Perang tarif itu menurutnya akan berimbas hilangnya biaya perawatan mobil yang harusnya disisihkan pengemudi dengan tarif yang normal. Di samping itu, jika tarif terlalu murah, pengemudi akan dipaksa kerja ekstra keras hingga kurang istirahat. Sehingga potensi kecelakaan akan meningkat.
"Kita menjaga batasan tarif itu cukup masuk akal untuk perawatan mobil dan lainnya," ujar salah satu anggota Ombudsman Alvin Lie.
Sementara itu, Direktur Jenderal Perhubungan Darat Pudji Hartanto memastikan harga yang sangat murah dari taksi online tak akan ada lagi seiring batas tarif nanti berlaku. Selanjutnya untuk formulasi tarif untuk taksi online, Kemenhub menyerahkannya ke tiap pemerintah daerah.
"Jadi daerah satu dan daerah lain beda-beda nanti," ucap Pudji yang ditemui di tempat sama dengan Alvin.
Pudji juga menegaskan revisi Permenhub No.32/216 akan tetap berjalan sesuai rencana yaitu 1 April 2017.
Ombudsman Republik Indonesia menyikapi positif langkah pemerintah dalam menghasilkan revisi Peraturan Menteri Perhubungan Nomor 32 Tahun 2016. Mereka menyebut peraturan baru yang akan berlaku per 1 April itu akan melindungi semua pihak.
"Tidak mungkin suatu kebijakan itu membuat semuanya happy. Cuma yang penting kita melindungi kepentingan publik, bukan hanya pengguna jasa tapi juga pengemudi dari taksi online, taksi konvensional, dan keselamatan mereka," tutur Alvin Lie.
Alvin menilai kesempatan yang diberikan pemerintah dalam pembahasan revisi sudah mengakomodasi berbagai pihak. Sedari awal, lanjut Alvin, Ombudsman menerima keberadaan taksi online. Hanya saja keberadaan mereka harus diikuti dengan regulasi yang jelas.
"Kalau tidak diatur nanti jadi belantara lagi. Apabila nanti ada kecelakaan atau permasalahan lain, tidak jelas pertanggungjawabannya," imbuh Alvin.
Sebelumnya tiga operator layanan transportasi online yakni Gojek, Grab, dan Uber kompak menyatakan keberatan mereka atas hasil revisi Permenhub No.32/2016.

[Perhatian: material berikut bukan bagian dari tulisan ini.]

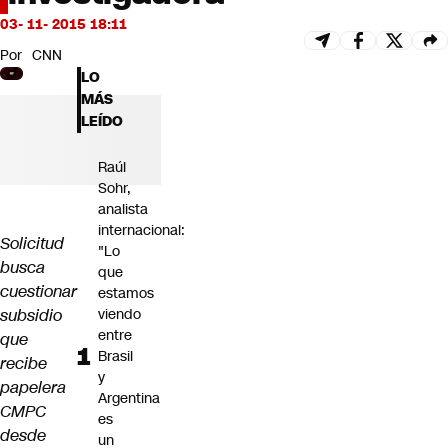
Futuro 360
03- 11- 2015 18:11
Opinión
Por
CNN
LO
MÁS
LEÍDO
Raúl
Sohr,
analista
internacional:
Solicitud
"Lo
busca
que
cuestionar
estamos
subsidio
viendo
entre
que
Brasil
recibe
y
papelera
Argentina
CMPC
es
desde
un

Keberatan mereka ada di empat dari sebelas poin revisi, yaitu: penetapan batas tarif, kuota jumlah kendaraan taksi online, pengalihan nama kepemilikan Surat Tanda Nomor Kendaraan (STNK) atas nama pribadi menjadi atas badan hukum, serta pelaksanaan uji kir di sejumlah daerah.

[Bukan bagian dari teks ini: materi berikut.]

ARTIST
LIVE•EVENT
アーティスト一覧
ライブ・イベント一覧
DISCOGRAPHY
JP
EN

Ketiga perusahaan teknologi itu merespon hasil revisi dengan meminta pemerintah kembali menunda penerapannya.
"Kami meminta pemerintah memperpanjang masa tenggang penerapan revisi PM Nomor 32 tadi jadi sembilan bulan," tutur Managing Director Grab Indonesia Ridzki Kramdibrata saat jumpa pers di markas Grab di Lippo Kuningan, Jakarta, Jumat (17/3).
Menanggapi keberatan itu, Ombudsman menilai semestinya tanggapan tersebut disampaikan jauh-jauh hari ketika uji publik diadakan. Namun selama periode itu, menurutnya ketiga perusahaan justru hanya bungkam.